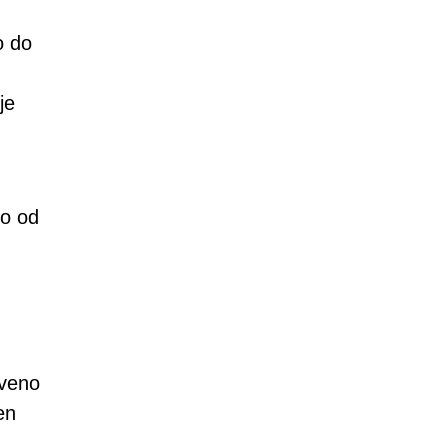
o do
je
no od
tveno
en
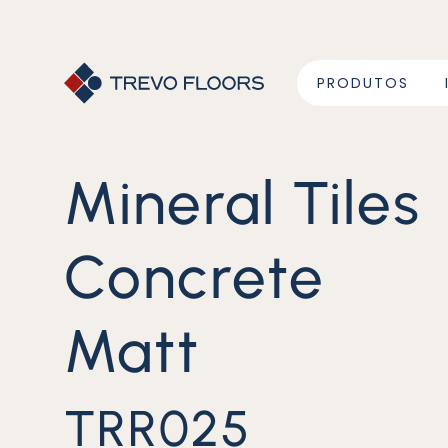
PRODUTOS
Mineral Tiles
Concrete
Matt
TRR025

● ● ●

* **Exercise goal**
The whole listing above must be set down again exactly, but without its images.

* **Exercise result**
o do
je
no od
tveno
en
PRODUTOS
Mineral Tiles
Concrete
Matt
TRR025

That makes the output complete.